[[ AVAILABLE DATA open ]]
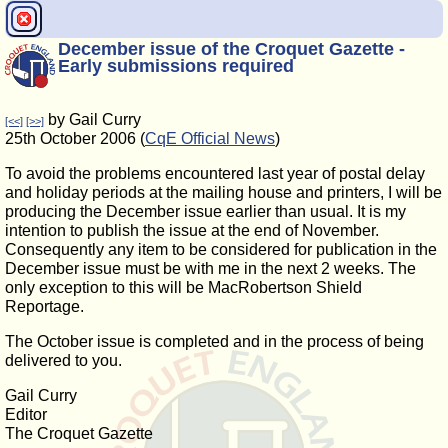
December issue of the Croquet Gazette -
Early submissions required
by Gail Curry
[<<]
[>>]
25th October 2006 (
CqE Official News
)
To avoid the problems encountered last year of postal delay
and holiday periods at the mailing house and printers, I will be
producing the December issue earlier than usual. It is my
intention to publish the issue at the end of November.
Consequently any item to be considered for publication in the
December issue must be with me in the next 2 weeks. The
only exception to this will be MacRobertson Shield
Reportage.
The October issue is completed and in the process of being
delivered to you.
Gail Curry
Editor
The Croquet Gazette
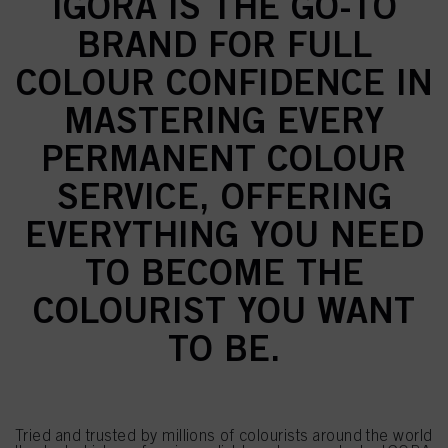
IGORA IS THE GO-TO
BRAND FOR FULL
COLOUR CONFIDENCE IN
MASTERING EVERY
PERMANENT COLOUR
SERVICE, OFFERING
EVERYTHING YOU NEED
TO BECOME THE
COLOURIST YOU WANT
TO BE.
Tried and trusted by millions of colourists around the world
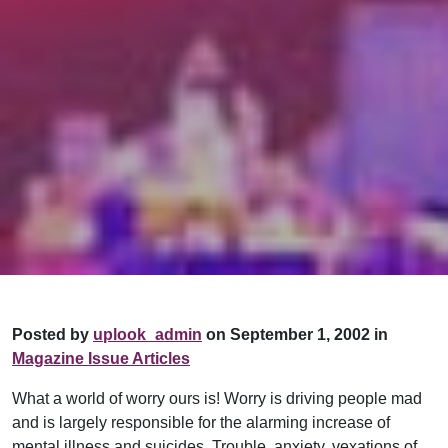
Posted by
uplook_admin
on September 1, 2002 in
Magazine Issue Articles
What a world of worry ours is! Worry is driving people mad
and is largely responsible for the alarming increase of
mental illness and suicides. Trouble, anxiety, vexations of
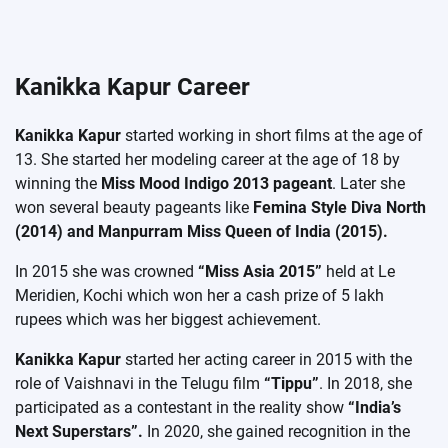
Kanikka Kapur Career
Kanikka Kapur
started working in short films at the age of
13. She started her modeling career at the age of 18 by
winning the
Miss Mood Indigo 2013 pageant
. Later she
won several beauty pageants like
Femina Style Diva North
(2014) and Manpurram Miss Queen of India (2015).
In 2015 she was crowned
“Miss Asia 2015”
held at Le
Meridien, Kochi which won her a cash prize of 5 lakh
rupees which was her biggest achievement.
Kanikka Kapur
started her acting career in 2015 with the
role of Vaishnavi in the Telugu film
“Tippu”
. In 2018, she
participated as a contestant in the reality show
“India’s
Next Superstars”.
In 2020, she gained recognition in the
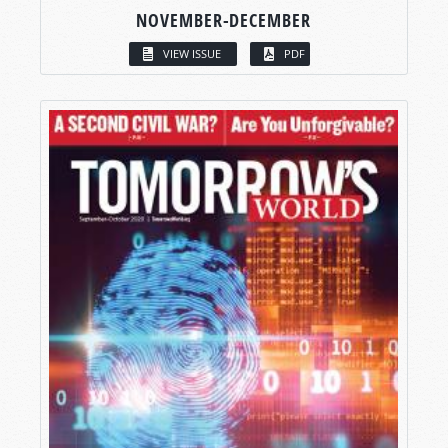
NOVEMBER-DECEMBER
VIEW ISSUE
PDF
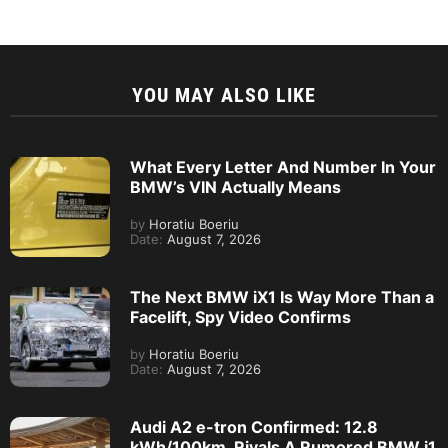
YOU MAY ALSO LIKE
What Every Letter And Number In Your
BMW’s VIN Actually Means
by
Horatiu Boeriu
Date:
August 7, 2026
The Next BMW iX1 Is Way More Than a
Facelift, Spy Video Confirms
by
Horatiu Boeriu
Date:
August 7, 2026
Audi A2 e-tron Confirmed: 12.8
kWh/100km, Rivals A Rumored BMW i1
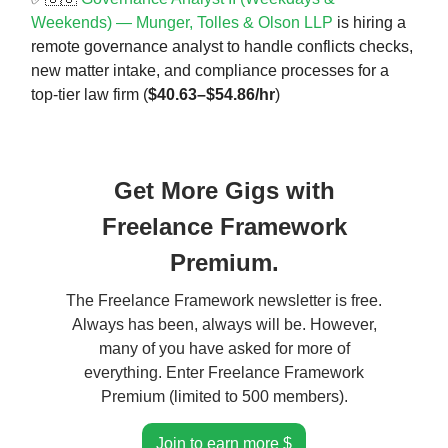
Weekends) — Munger, Tolles & Olson LLP
is hiring a
remote governance analyst to handle conflicts checks,
new matter intake, and compliance processes for a
top-tier law firm (
$40.63–$54.86/hr
)
Get More Gigs with
Freelance Framework
Premium.
The Freelance Framework newsletter is free.
Always has been, always will be. However,
many of you have asked for more of
everything. Enter Freelance Framework
Premium (limited to 500 members).
Join to earn more $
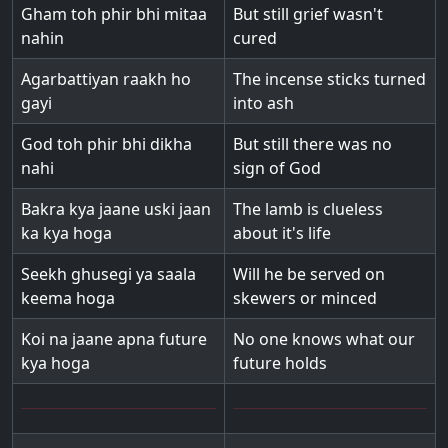
Gham toh phir bhi mitaa
But still grief wasn't
nahin
cured
Agarbattiyan raakh ho
The incense sticks turned
gayi
into ash
God toh phir bhi dikha
But still there was no
nahi
sign of God
Bakra kya jaane uski jaan
The lamb is clueless
ka kya hoga
about it's life
Seekh ghusegi ya saala
Will he be served on
keema hoga
skewers or minced
Koi na jaane apna future
No one knows what our
kya hoga
future holds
[[ AVAILABLE DATA closed ]]
» **YOUR GOAL**
Show each line in the listing above that has "which".

» **PROBLEM SOLUTION**
Meridien, Kochi which won her a cash prize of 5 lakh
rupees which was her biggest achievement.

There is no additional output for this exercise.